It’s so cold I saw an Amish guy buying an electric blanket.
It’s so cold fish were jumping out of the ice holes and straight into the frying pan.
It’s so cold mum used a saw to serve us milk.
It's so cold that you might have to chop up the piano for firewood (although you’ll only get two chords).
It's so cold that trees are chopping themselves into firewood.
It’s so cold we didn’t clean the house, we just defrosted it.
It’s so cold that I have to wave a blow-torch in front of my nose just to have a sneeze.
It’s so cold people with spiked hair were being arrested for carrying around a dangerous weapon.
It’s so cold that Grandpa’s teeth are chattering – in the glass!
It's so cold that you have to open the fridge to heat the house.
It’s so cold the ice cubes in my drink have goosebumps.
It’s so cold Levi Strauss started making electric jeans.
It's so cold that you have to break the smoke off your chimney.
It’s so cold that the snowflakes froze in the air and birds used them as stepping stones to get from tree to tree.
It’s so cold that Jack Frost changed his name to Jack Froze.
It’s so cold kids are using a new excuse to stay up late: “But Mom, my pajamas haven’t thawed out yet!”
It's so cold that our words froze in midair — we had to put them in a frying pan to thaw them so we could hear what we were talking about.
It’s so cold our hats have turned into ice caps.
It’s so cold that even the snowmen are wearing sweaters!
It’s so cold I swapped my pillow for a grill.
It’s so cold pet stores sell hamsters, gerbils, and penguins.
It’s so cold I tried to take out the garbage, but it refused to go.
It's so cold that the optician was giving away free ice scrapers with every new pair of eyeglasses.

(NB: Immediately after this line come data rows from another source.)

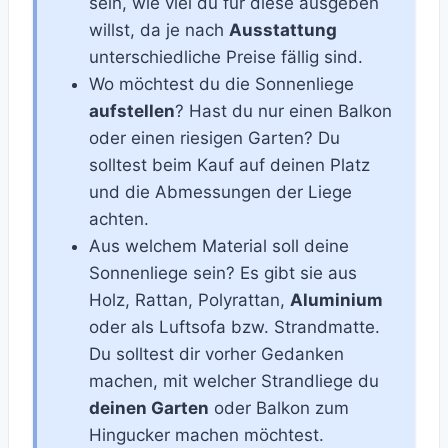
sein, wie viel du für diese ausgeben
willst, da je nach
Ausstattung
unterschiedliche Preise fällig sind.
Wo möchtest du die Sonnenliege
aufstellen
? Hast du nur einen Balkon
oder einen riesigen Garten? Du
solltest beim Kauf auf deinen Platz
und die Abmessungen der Liege
achten.
Aus welchem Material soll deine
Sonnenliege sein? Es gibt sie aus
Holz, Rattan, Polyrattan,
Aluminium
oder als Luftsofa bzw. Strandmatte.
Du solltest dir vorher Gedanken
machen, mit welcher Strandliege du
deinen Garten
oder Balkon zum
Hingucker machen möchtest.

It’s so cold that even the polar bears started drinking hot chocolate.
It’s so cold pickpockets are sticking their hands in strangers’ pockets just to keep them warm.

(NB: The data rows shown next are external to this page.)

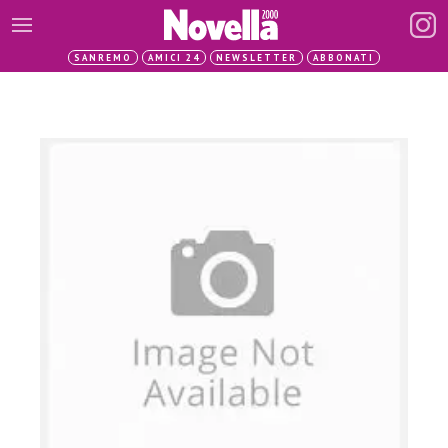
SANREMO
AMICI 24
NEWSLETTER
ABBONATI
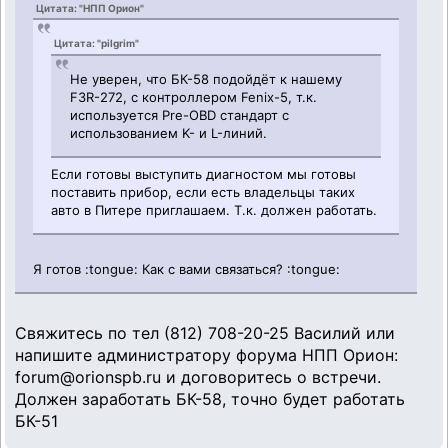
Цитата: "НПП Орион"
Цитата: "pilgrim"
Не уверен, что БК-58 подойдёт к нашему
F3R-272, с контроллером Fenix-5, т.к.
используется Pre-OBD стандарт с
использованием K- и L-линий.
Если готовы выступить диагностом мы готовы
поставить прибор, если есть владельцы таких
авто в Питере приглашаем. Т.к. должен работать.
Я готов :tongue: Как с вами связаться? :tongue:
Свяжитесь по тел (812) 708-20-25 Василий или
напишите администратору форума НПП Орион:
forum@orionspb.ru и договоритесь о встречи.
Должен заработать БК-58, точно будет работать
БК-51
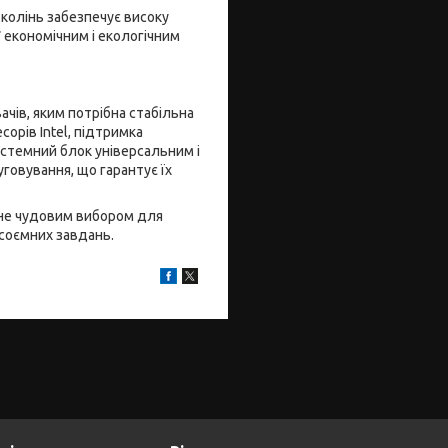
околінь забезпечує високу
F
економічним і екологічним
чів, яким потрібна стабільна
орів Intel, підтримка
системний блок універсальним і
говування, що гарантує їх
не чудовим вибором для
рсоємних завдань.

It’s so cold I had to eat ice cream just to warm up.
It’s so cold we had to salt the hallway.
It’s so cold my mail shattered when I tried to open it.
It’s so cold we were afraid to spit because it can ricochet.

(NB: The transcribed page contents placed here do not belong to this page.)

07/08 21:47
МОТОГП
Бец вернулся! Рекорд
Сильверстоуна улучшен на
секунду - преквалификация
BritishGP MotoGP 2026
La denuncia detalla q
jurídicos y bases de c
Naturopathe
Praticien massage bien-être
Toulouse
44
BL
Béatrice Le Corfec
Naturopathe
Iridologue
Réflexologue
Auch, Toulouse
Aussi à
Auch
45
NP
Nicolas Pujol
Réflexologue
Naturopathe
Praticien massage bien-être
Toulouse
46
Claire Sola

It's so cold that people look forward to getting a fever.
It’s so cold we had to chisel the dog off a lamp post.
It’s so cold I actually enjoyed someone spilling hot coffee in my lap.
It’s so cold the school nurse has to use a steamer to remove the instruments from the lips of the brass band members after the concert.
It’s so cold the aquarium didn’t need to use glass. On the downside, the fish were motionless.
It’s so cold my hat wrapped itself in a scarf.
It was so cold when I blinked my eyes froze shut.
It's so cold that I’m drinking hot sauce instead of coffee.
It was so cold the mice were playing ice hockey in the toilet bowl.
It's so cold that people started chipping their teeth on soup!
It’s so cold the cosmetics counter at the local department store started selling cream for goosebumps.
It’s so cold chickens are rushing into Kentucky Fried Chicken and begging to use the pressure cooker!
It's so cold that the band changed their name to Red Cold Chili Peppers.
It’s so cold the rats in the alley were bribing the cats for a snuggle.
It’s so cold that I’m breathing out snowflakes!
It’s so cold I left Starbuck with mocha lattes and by the time I got to the car I had fudgicles.
It’s so cold the local graveyard put heaters out for the ghosts.
It’s so cold the flames of our fire froze.
It’s so cold travel agencies are advertising tropical holidays to Alaska.
It’s so cold our table cutlery now includes a saw.
It's so cold that lawyers have their hands in their own pockets.